** DATA FOR THIS EXERCISE **
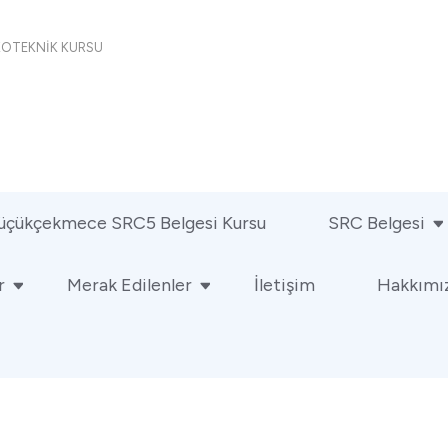
İKOTEKNİK KURSU
üçükçekmece SRC5 Belgesi Kursu
SRC Belgesi
r
Merak Edilenler
İletişim
Hakkımı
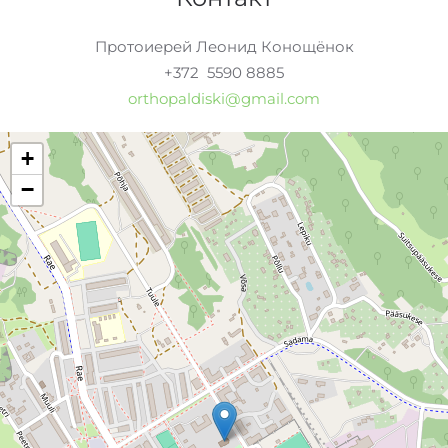
Протоиерей Леонид Конощёнок
+372 5590 8885
orthopaldiski@gmail.com
+
−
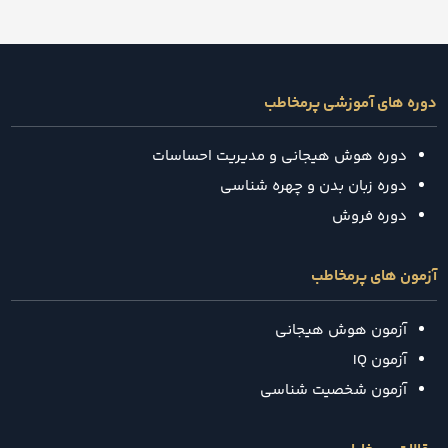
دوره های آموزشی پرمخاطب
دوره هوش هیجانی و مدیریت احساسات
دوره زبان بدن و چهره شناسی
دوره فروش
آزمون های پرمخاطب
آزمون هوش هیجانی
آزمون IQ
آزمون شخصیت شناسی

** WORK REQUIRED **
Nothing but the lines from the one containing "دوره های آموزشی پرمخاطب" to the end of the records above should appear, each copied exactly.

** ANSWER SPACE **
دوره های آموزشی پرمخاطب
دوره هوش هیجانی و مدیریت احساسات
دوره زبان بدن و چهره شناسی
دوره فروش
آزمون های پرمخاطب
آزمون هوش هیجانی
آزمون IQ
آزمون شخصیت شناسی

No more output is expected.